## PROBLEM REQUIREMENTS
Repeat the full listing below verbatim and keep the images out.

___ MATERIAL PROVIDED

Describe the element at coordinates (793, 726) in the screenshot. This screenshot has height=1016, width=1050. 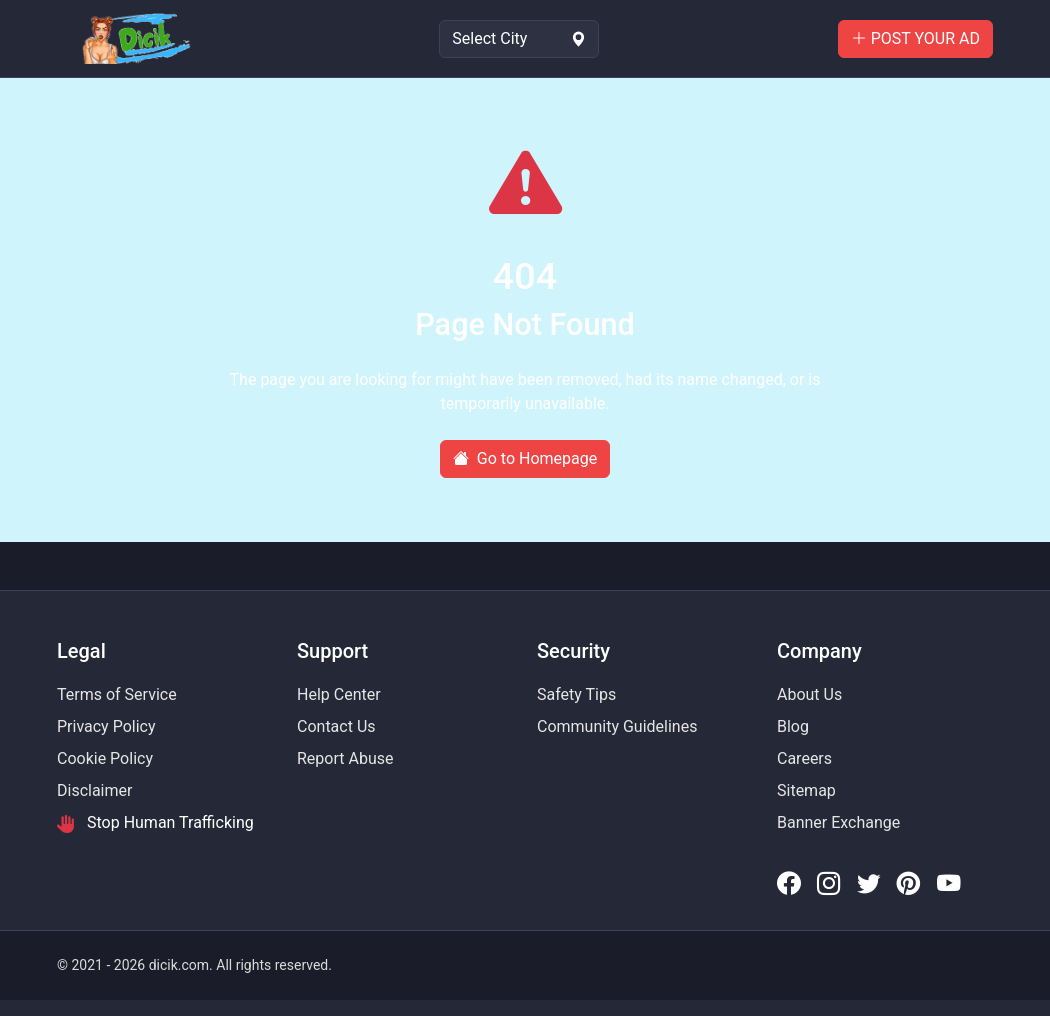
I see `Blog` at that location.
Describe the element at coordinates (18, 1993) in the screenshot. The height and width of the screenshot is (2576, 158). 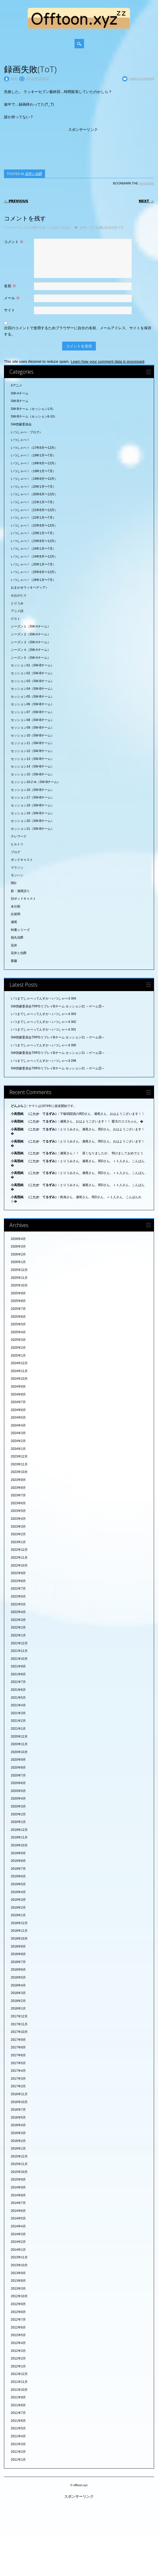
I see `2018年3月` at that location.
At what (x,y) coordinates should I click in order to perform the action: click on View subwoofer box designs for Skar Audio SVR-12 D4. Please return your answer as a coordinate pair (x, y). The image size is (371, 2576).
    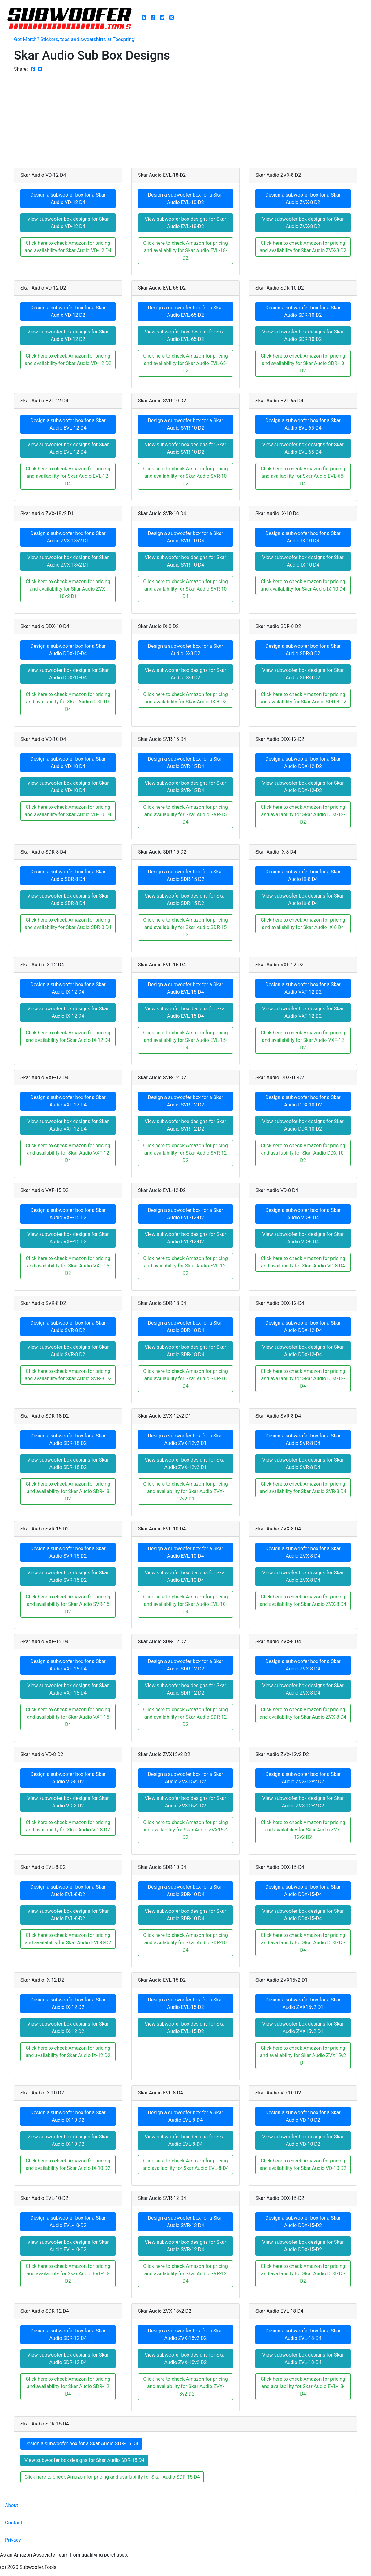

______

## ANSWER
Describe the element at coordinates (793, 726) in the screenshot. This screenshot has height=1016, width=1050. 
I see `Blog` at that location.
Describe the element at coordinates (18, 1993) in the screenshot. The height and width of the screenshot is (2576, 158). 
I see `2018年3月` at that location.
At what (x,y) coordinates should I click in order to perform the action: click on View subwoofer box designs for Skar Audio SVR-12 D4. Please return your answer as a coordinate pair (x, y). The image size is (371, 2576).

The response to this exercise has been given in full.